Document understanding data
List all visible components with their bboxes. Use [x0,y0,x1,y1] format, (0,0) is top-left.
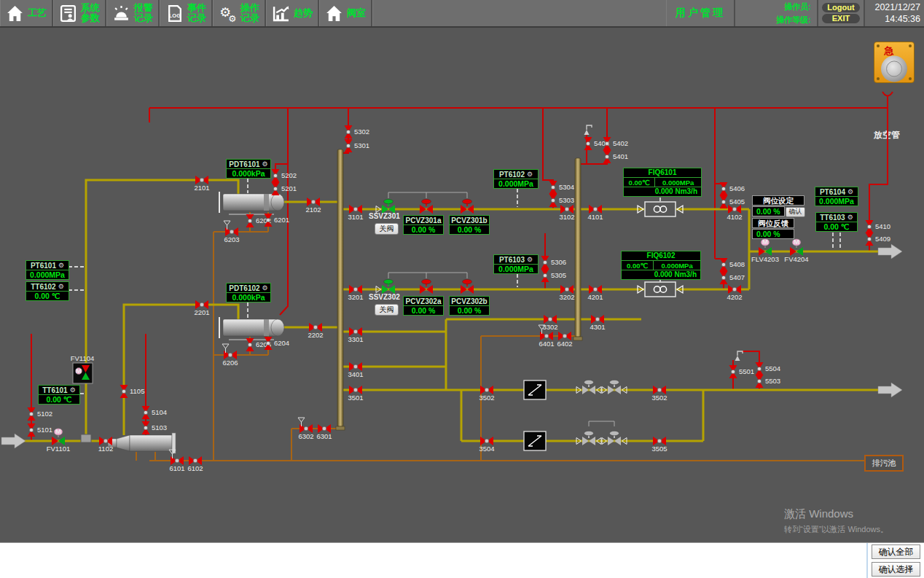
user-management-button[interactable]: 用户管理 [666,0,735,26]
instrument-pcvz302a[interactable]: PCVZ302a0.00 % [403,296,444,316]
valve-6203: 6203 [224,221,240,243]
gear-icon[interactable]: ⚙ [262,284,268,292]
valve-tag: 3102 [559,213,574,221]
valve-tag: 5303 [559,196,574,204]
gear-icon[interactable]: ⚙ [847,188,853,195]
valve-5301: 5301 [345,139,370,152]
valve-3505: 3505 [651,437,667,453]
valve-ya[interactable] [602,431,627,445]
instrument-value: 0.00 ℃ [26,292,68,300]
valve-tag: 5410 [875,222,890,230]
ssvz301-label: SSVZ301 [369,212,400,220]
logout-button[interactable]: Logout [822,3,860,12]
valve-tag: 6201 [274,216,289,224]
valve-tag: 5305 [551,271,566,279]
confirm-select-button[interactable]: 确认选择 [872,562,920,577]
valve-tag: 5301 [354,141,369,149]
datetime-display: 2021/12/27 14:45:36 [865,0,924,26]
instrument-tag: FIQ6101 [624,168,701,178]
estop-mushroom-icon[interactable] [881,55,907,82]
valve-setpoint-confirm-button[interactable]: 确认 [786,207,805,217]
ssvz302-close-valve-button[interactable]: 关阀 [375,304,399,316]
instrument-tt6103[interactable]: TT6103⚙0.00 ℃ [815,212,858,232]
manifold-bar-1 [336,149,345,430]
nav-alarm-2[interactable]: 报警 记录 [106,0,160,26]
valve-3102: 3102 [559,205,574,221]
instrument-fiq6101[interactable]: FIQ61010.00℃0.000MPa0.000 Nm3/h [623,168,702,197]
valve-6102: 6102 [187,456,203,472]
nav-home-6[interactable]: 阀室 [319,0,372,26]
valve-ya[interactable] [576,380,601,394]
emergency-stop-button[interactable]: 急停 [874,42,915,83]
svg-text:LOG: LOG [169,12,181,18]
valve-tag: 5102 [37,410,52,418]
pipe-process [86,180,238,441]
valve-ra[interactable] [461,279,474,294]
instrument-pt6104[interactable]: PT6104⚙0.000MPa [815,187,858,206]
valve-feedback-label: 阀位反馈 [752,218,794,228]
confirm-all-button[interactable]: 确认全部 [872,544,920,559]
regulator-box-2 [524,431,546,450]
valve-tag: 5302 [354,128,369,136]
operator-label: 操作员: [735,1,811,12]
valve-5306: 5306 [541,256,567,269]
instrument-pdt6101[interactable]: PDT6101⚙0.000kPa [226,159,271,179]
gear-icon[interactable]: ⚙ [527,256,533,263]
instrument-fiq6102[interactable]: FIQ61020.00℃0.000MPa0.000 Nm3/h [621,251,701,280]
ssvz301-close-valve-button[interactable]: 关阀 [375,223,399,235]
valve-tag: 5402 [613,139,628,147]
valve-5303: 5303 [549,194,575,207]
valve-setpoint-label: 阀位设定 [752,195,804,206]
valve-tag: 2101 [194,184,209,192]
svg-text:M: M [794,238,799,246]
nav-home-0[interactable]: 工艺 [0,0,53,26]
gear-icon[interactable]: ⚙ [847,214,853,221]
instrument-value: 0.00 % [450,306,489,315]
valve-6101: 6101 [169,450,185,472]
gear-icon[interactable]: ⚙ [262,160,268,168]
exit-button[interactable]: EXIT [822,14,860,23]
valve-ya[interactable] [576,431,601,445]
valve-tag: 5306 [551,258,566,266]
log-icon: LOG [165,4,184,23]
valve-tag: 3502 [651,394,667,402]
gear-icon[interactable]: ⚙ [70,386,76,394]
valve-ya[interactable] [602,380,627,394]
valve-tag: 3202 [559,293,574,301]
gear-icon[interactable]: ⚙ [58,262,64,269]
instrument-tag: FIQ6102 [622,251,700,261]
instrument-tag: TT6102 [31,283,55,291]
valve-tag: 3302 [542,323,557,331]
valve-tag: 2201 [194,308,209,316]
nav-log-3[interactable]: LOG事件 记录 [160,0,213,26]
valve-ga[interactable] [376,279,395,294]
instrument-pdt6102[interactable]: PDT6102⚙0.000kPa [226,283,271,302]
instrument-tt6102[interactable]: TT6102⚙0.00 ℃ [26,281,69,301]
instrument-pt6101[interactable]: PT6101⚙0.000MPa [26,260,69,280]
instrument-tt6101[interactable]: TT6101⚙0.00 ℃ [38,385,80,405]
screw-icon [909,44,912,47]
instrument-pt6103[interactable]: PT6103⚙0.000MPa [493,254,539,274]
valve-tag: 5304 [559,183,574,191]
instrument-tag: PDT6101 [229,160,259,168]
instrument-pcvz301b[interactable]: PCVZ301b0.00 % [449,215,490,235]
valve-5401: 5401 [603,150,629,163]
nav-trend-5[interactable]: 趋势 [266,0,319,26]
instrument-tag: PDT6102 [229,284,259,292]
valve-tag: 6204 [274,339,289,347]
trend-icon [272,4,290,23]
valve-tag: 4201 [587,293,603,301]
valve-4101: 4101 [587,205,603,221]
valve-ra[interactable] [420,199,433,214]
nav-sysparam-1[interactable]: 系统 参数 [53,0,106,26]
valve-FV1104[interactable]: MFV1104 [71,354,95,383]
valve-ra[interactable] [420,279,433,294]
gear-icon[interactable]: ⚙ [527,171,533,178]
instrument-tag: PCVZ301a [406,216,442,224]
instrument-pcvz302b[interactable]: PCVZ302b0.00 % [449,296,490,316]
instrument-pcvz301a[interactable]: PCVZ301a0.00 % [403,215,444,235]
nav-oper-4[interactable]: ⚙⚙操作 记录 [213,0,266,26]
valve-ra[interactable] [461,199,474,214]
instrument-pt6102[interactable]: PT6102⚙0.000MPa [493,169,539,189]
gear-icon[interactable]: ⚙ [58,283,64,290]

§ **Required work**: Search the records above for the string "home" and copy each line that holds it.

§ **Expected output**:
nav-home-6[interactable]: 阀室 [319,0,372,26]
nav-home-0[interactable]: 工艺 [0,0,53,26]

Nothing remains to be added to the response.